++++ Task input ++++

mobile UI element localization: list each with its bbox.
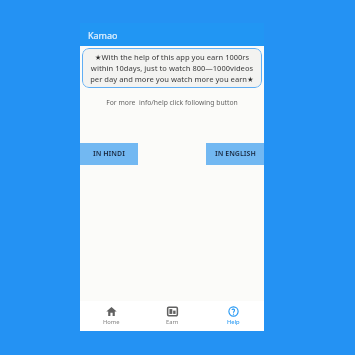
button[interactable]: ★With the help of this app you earn 1000… [86, 52, 258, 84]
button[interactable]: Home [80, 301, 142, 331]
staticText: For more info/help click following butto… [84, 98, 260, 107]
staticText: IN ENGLISH [215, 149, 256, 159]
staticText: IN HINDI [93, 149, 125, 159]
staticText: Help [227, 318, 240, 326]
button[interactable]: Help [203, 301, 264, 331]
staticText: Earn [166, 318, 179, 326]
button[interactable]: IN ENGLISH [206, 143, 264, 165]
staticText: Home [103, 318, 120, 326]
button[interactable]: Earn [142, 301, 203, 331]
button[interactable]: IN HINDI [80, 143, 138, 165]
staticText: ★With the help of this app you earn 1000… [86, 52, 258, 84]
staticText: Kamao [88, 29, 118, 41]
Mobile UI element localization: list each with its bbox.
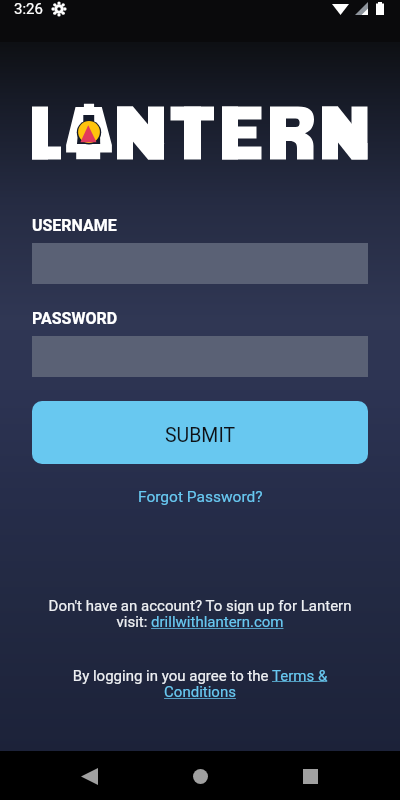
button[interactable]: SUBMIT: [32, 401, 368, 464]
staticText: SUBMIT: [165, 424, 236, 447]
button[interactable]: By logging in you agree to the Terms & C…: [67, 667, 333, 701]
staticText: PASSWORD: [32, 309, 118, 328]
staticText: By logging in you agree to the Terms & C…: [67, 667, 333, 701]
button[interactable]: Recents: [289, 755, 331, 797]
button[interactable]: Back: [68, 755, 110, 797]
button[interactable]: Don't have an account? To sign up for La…: [44, 597, 356, 631]
staticText: Forgot Password?: [138, 488, 263, 506]
button[interactable]: Home: [179, 755, 221, 797]
staticText: USERNAME: [32, 216, 117, 235]
button[interactable]: Forgot Password?: [132, 485, 269, 509]
staticText: Don't have an account? To sign up for La…: [44, 597, 356, 631]
staticText: 3:26: [14, 0, 43, 18]
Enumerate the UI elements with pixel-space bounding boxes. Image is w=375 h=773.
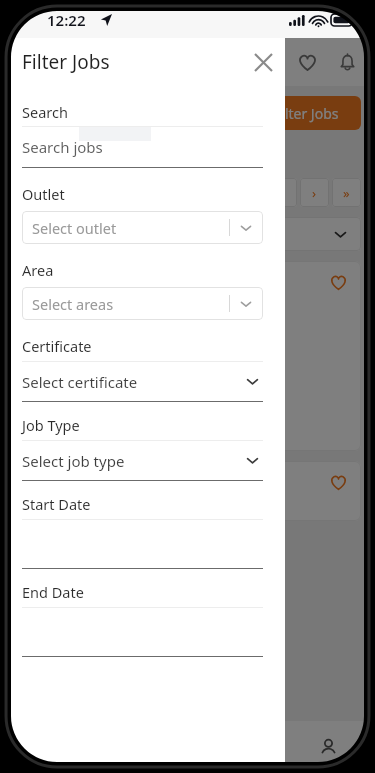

++++

## What you have to do
Tally the lines of the records that contain the word "Forgot" and state the total alone.

## Final answer
2